I only learned of his arrival because I was notified by my family, and I could not access his medical record. Instead, I went straight to meet him in his emergency department room. On my elevator ride down, I thought about his shortness of breath. I knew that he had had a myocardial infarction earlier in the year, treated with the placement of a coronary stent.
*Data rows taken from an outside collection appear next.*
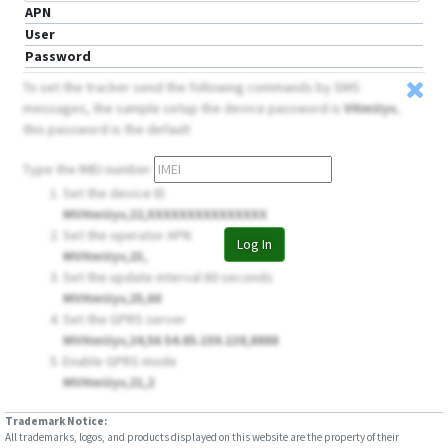
APN
User
Password
To set the tracker send the following commands by SMS
messages, the sample setup the device password is
VHmUyv
,
this password is the default
Type the IMEI number
Set the device ID
MVHmUyv,22,XXXXXXXXXXXXXXX
Set the operator APN
Log In
MVHmUyv,23,
Set the update interval 60 seconds
MVHmUyv,25,60
Set the GPRS server
MVHmUyv,24,56 54.85.159.138,8888
Enable GPRS mode
MVHmUyv,21,2
Trademark Notice:
All trademarks, logos, and products displayed on this website are the property of their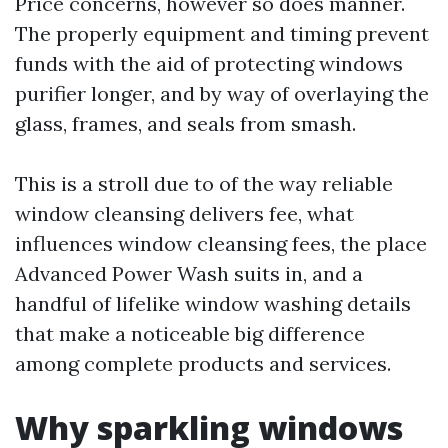
Price concerns, however so does manner.
The properly equipment and timing prevent
funds with the aid of protecting windows
purifier longer, and by way of overlaying the
glass, frames, and seals from smash.
This is a stroll due to of the way reliable
window cleansing delivers fee, what
influences window cleansing fees, the place
Advanced Power Wash suits in, and a
handful of lifelike window washing details
that make a noticeable big difference
among complete products and services.
Why sparkling windows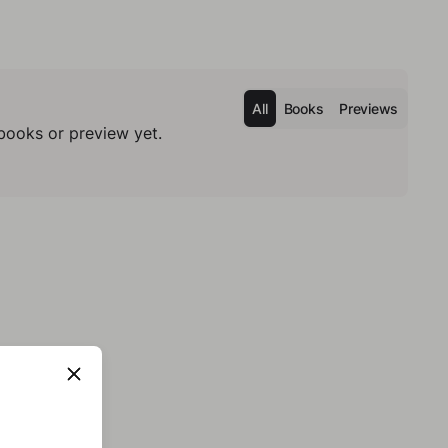
All
Books
Previews
books or preview yet.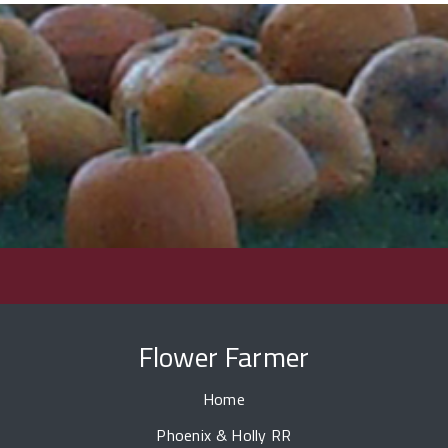
Flower Farmer
Home
Phoenix & Holly RR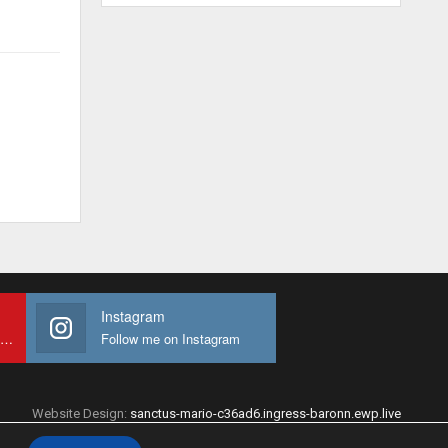
Instagram
Subscribe to My youtube Channel
Follow me on Instagram
Website Design:
sanctus-mario-c36ad6.ingress-baronn.ewp.live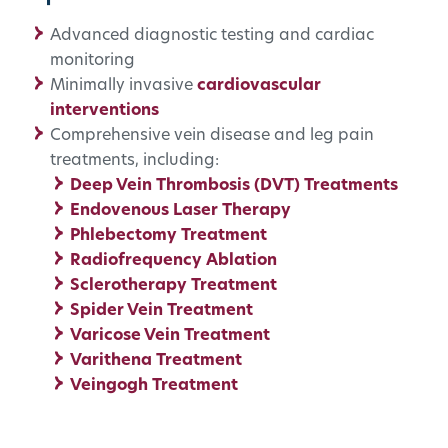
Advanced diagnostic testing and cardiac
monitoring
Minimally invasive
cardiovascular
interventions
Comprehensive vein disease and leg pain
treatments, including:
Deep Vein Thrombosis (DVT) Treatments
Endovenous Laser Therapy
Phlebectomy Treatment
Radiofrequency Ablation
Sclerotherapy Treatment
Spider Vein Treatment
Varicose Vein Treatment
Varithena Treatment
Veingogh Treatment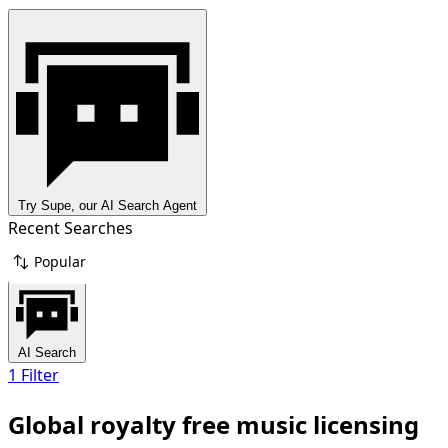
Try Supe, our AI Search Agent
Recent Searches
Popular
AI Search
1 Filter
Global royalty free music licensing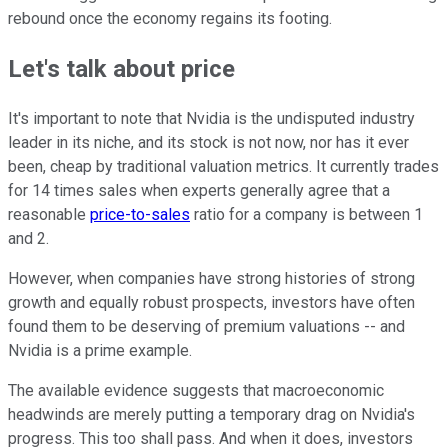
rebound once the economy regains its footing.
Let's talk about price
It's important to note that Nvidia is the undisputed industry
leader in its niche, and its stock is not now, nor has it ever
been, cheap by traditional valuation metrics. It currently trades
for 14 times sales when experts generally agree that a
reasonable
price-to-sales
ratio for a company is between 1
and 2.
However, when companies have strong histories of strong
growth and equally robust prospects, investors have often
found them to be deserving of premium valuations -- and
Nvidia is a prime example.
The available evidence suggests that macroeconomic
headwinds are merely putting a temporary drag on Nvidia's
progress. This too shall pass. And when it does, investors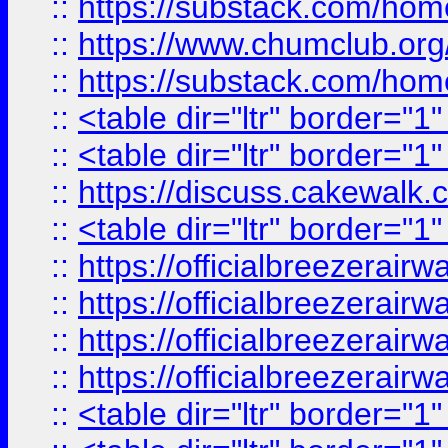
::
https://substack.com/ho
::
https://www.chumclub.
::
https://substack.com/ho
::
<table dir="ltr" border="1
::
<table dir="ltr" border="1
::
https://discuss.cak
::
<table dir="ltr" border="1
::
https://officialbreezerai
::
https://officialbreezerai
::
https://officialbreezerai
::
https://officialbreezerai
::
<table dir="ltr" border="1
When I walked in the room, he looked almost as pale as the bedsheets. When I shook his hands, I noticed that they were cool. He described feeling lightheaded whenever he stood up at home and was so short of breath that he wasn’t able to walk across his living room – a drastic change in his functional status. All of these signs suggested a common cause – anemia. However, the iPatient’s story suggested at a different suspected cause: new or recurrent heart problems. Or so I learned when the ER doctor stopped by.
Turns out it was anemia and not a heart attack, and according to Dr. Lyon “I still think of Opa’s case when I get lost in the weeds of chart review and need to remember that sometimes, the most valuable information is gathered from the patient by using our eyes, ears, and hands.” This is the lesson we try to teach our medical students from their first few weeks of medical school, even as they are consumed by biochemistry, genetics, and cell biology. From Dr. Lyon:
I do not intend to minimize the importance of reviewing the patient’s chart. Oftentimes, a thorough review provides critical information that guides your clinical approach (in the case I described, the fact that Opa was on blood thinners would increase the likelihood of blood loss as the cause of his anemia). Failing to identify key history on chart review can have devastating consequences, especially in the case of complex medical patients. The error comes when we mistake the iPatient for the flesh-and-blood human being in the exam room or hospital bed.